I don't want to sound like I'm enabling you in your life of dietary crime, but hey...it was just one small cup!
Jean
Jean McMillan c.2009-2013 - Always a bandster at heart
author of Bandwagon (TM), Strategies for Success with the Adjustable Gastric Band & Bandwagon Cookery. Bandwagon for Kindle now available on Amazon. Read my blog at: jean-onthebandwagon.blogspot.com
I think your kinda thinking like someone on a diet rather than in it for the long hall.
I let myself have some "treats" but I factor them in (calorie wise and exercise wise). I don't think foods should be "off limits" unless you have medical reasons or can't stop at one or something like that.

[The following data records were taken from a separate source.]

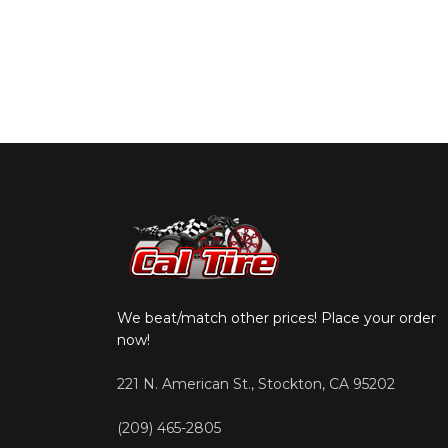
We beat/match other prices! Place your order
now!
221 N. American St., Stockton, CA 95202
(209) 465-2805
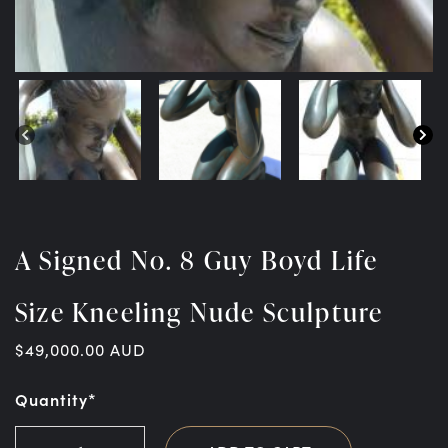
A Signed No. 8 Guy Boyd Life
Size Kneeling Nude Sculpture
$
49,000.00
AUD
Quantity*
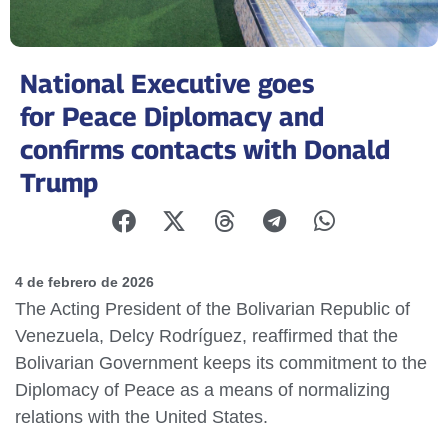
National Executive goes
for Peace Diplomacy and
confirms contacts with Donald
Trump
4 de febrero de 2026
The Acting President of the Bolivarian Republic of
Venezuela, Delcy Rodríguez, reaffirmed that the
Bolivarian Government keeps its commitment to the
Diplomacy of Peace as a means of normalizing
relations with the United States.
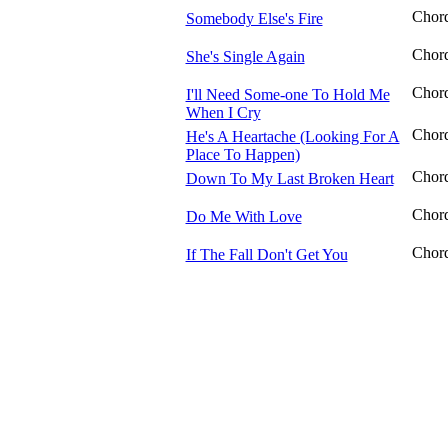
Chor
Somebody Else's Fire
Chor
She's Single Again
Chor
I'll Need Some-one To Hold Me
When I Cry
Chor
He's A Heartache (Looking For A
Place To Happen)
Chor
Down To My Last Broken Heart
Chor
Do Me With Love
Chor
If The Fall Don't Get You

When I'm around tempting food, I say to myself and others, "I don't eat that stuff" or "I am doing low carb, so I avoid that" (I say it mostly for me). It works most of the time, yet sometimes I do eat it.
I remind myself that I'm trying to eat healthy and live healthy for a lifetime, not just while I'm losing weight. That changes my perspective. I don't feel as tempted it seems and I can factor it in.
I'm not trying to say it's easy by any means, I just find that changing my perspective helps me. Hopefully, it will continue to help me :)
I agree with the other posters, you factored it in and will work it off. If you don't want to "slip" again, maybe make a plan for those times. I try to have a treat that I can have instead, or call someone, or do something to distract myself. Temptations arise, I find it best to be prepared for them.
Having said all that I did "binge" on friday. It has been a horrible week. Tuesday I fell and hit my head after the earthquake, Thursday my mother told me she may have stomach cancer and then saturday we faced Irene (plus my sister lives 5 minutes from Ocean City, MD and she wouldn't evacuate). I just had three 100-calorie snacks, but it adds up. It was definitely stress eating. I didn't have a plan, and I did do some extra exercise, but I'm not guilting myself. I'll just work on a plan for handling my stress.
Hang in there! The ice cream man might be gone, but temptations tend to pop up sometimes.